In her recent book, The Good News about Marriage: Debunking Discouraging Myths about Marriage and Divorce, Shaunti Feldhahn, a Harvard-trained researcher, confutes the widely held belief that the divorce rate among Christians is generally the same as that of non-Christians. Indeed, her eight-year investigative study, which analyzed multiple sources dating back for decades, dispelled a number of widely held myths about marriage. Among the notable findings from her work are: the divorce rate is not at 50% and never has been; the divorce rate has been steadily declining since its height in 1981: and the divorce rate is significantly lower among Christians who regularly attend church, pray, and read their Bibles.
So, let’s stop believing and disseminating bad information.
Let’s stop believing and disseminating bad information.
Feldhahn’s research also revealed that the one common denominator among failed marriages is a loss of hope. She concludes that the dismal marriage statistics that have erroneously been heralded by everyone from the media to the clergy have created a pessimistic outlook regarding marriage that is unfounded and contributes to the negative perceptions many people have about marriage.
It is certainly nice to hear, though not at all surprising, that following biblical mandates leads to more stable marriages.

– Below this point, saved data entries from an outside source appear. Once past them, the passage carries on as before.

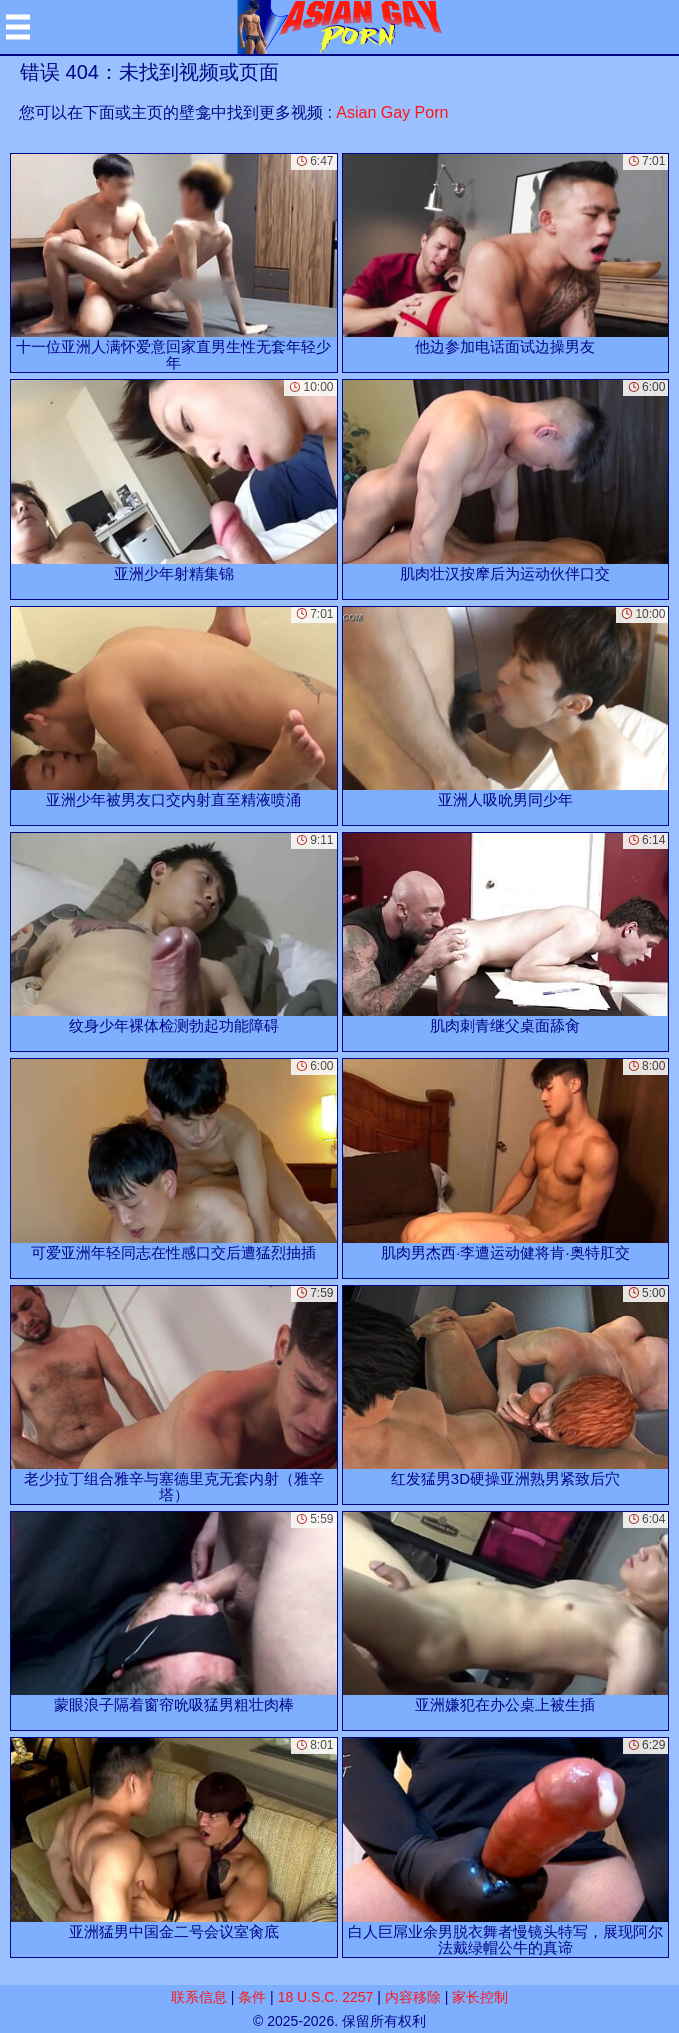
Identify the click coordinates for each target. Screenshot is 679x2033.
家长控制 (480, 1997)
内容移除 (413, 1997)
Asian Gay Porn (392, 112)
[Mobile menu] (18, 27)
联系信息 (199, 1997)
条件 (252, 1997)
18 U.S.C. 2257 (326, 1997)
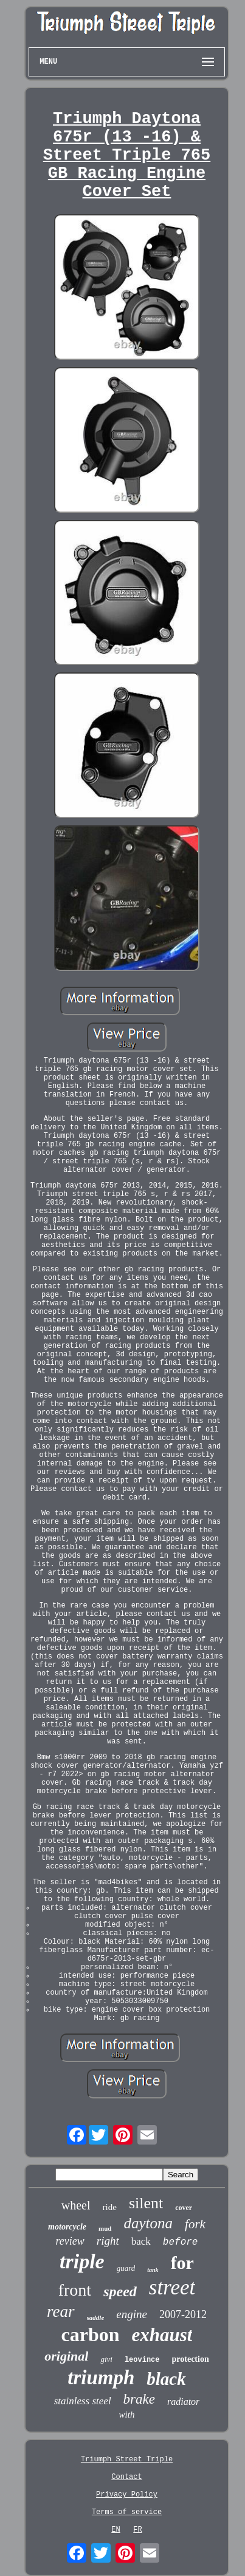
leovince (142, 2360)
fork (195, 2224)
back (141, 2241)
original (66, 2356)
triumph (100, 2377)
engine (131, 2314)
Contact (126, 2477)
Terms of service (127, 2512)
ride (110, 2207)
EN (115, 2530)
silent (146, 2203)
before (180, 2242)
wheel (76, 2205)
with (127, 2414)
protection (190, 2359)
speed (120, 2291)
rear (61, 2311)
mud (104, 2228)
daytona (148, 2223)
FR (137, 2530)
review (70, 2241)
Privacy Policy (126, 2494)
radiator (183, 2401)
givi (106, 2359)
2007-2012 (183, 2314)
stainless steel (82, 2401)
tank (152, 2270)
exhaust (162, 2334)
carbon (90, 2334)
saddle (96, 2317)
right (108, 2240)
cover (183, 2207)
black (166, 2378)
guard (126, 2268)
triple (82, 2261)
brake (139, 2399)
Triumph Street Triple (127, 2459)
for (182, 2263)
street (172, 2287)
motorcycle (67, 2226)
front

Of course, even at the more realistic figure of 30% that her research has revealed, the rate of divorce is still unacceptably high.
However, despite the renewed confidence that following our Lord’s instructions leads to more stable marriages, we must be careful not to allow that to be our driving motivation. Our rally cry isn’t, “Follow God’s instructions because they work better than those of the world.” God has not given us His Word to make us more happy. Those things may be true, but they are at best only secondary.
God has not given us His Word to make us more happy.
To be sure, following God’s guidelines would be wise for Christians and non-Christians alike. But, our obedience must be based on more than just pragmatic negotiation. We don’t follow God’s instructions simply because they work out best for us; we follow them because He issued them. Otherwise, when the world proposes something that “works better,” we may find ourselves enticed by ungodly alternatives.
Even if we were still lumbering under that oft-repeated marriage misperception, the answer would not be to stop following God’s prescription for marriage to look for something better. Because, as His followers, we don’t base our obedience on expedience, functionality, utilitarian logic, or even, dare I say it, Supreme Court validation. Instead, we passionately pursue God’s directives because He said them.
We don’t follow God’s instructions simply because they work out best for us; we follow them because He issued them.
Even as Commander Norrington refused to believe Jack Sparrow, “because it was Mr. Sparrow who said it,” we as Christians follow our Lord’s Word because it was He who said it. That way, we’re not unbalanced by the passing fancies of statistics or over-published pessimism. Instead, my hope is built in nothing less than Jesus’ blood and righteousness.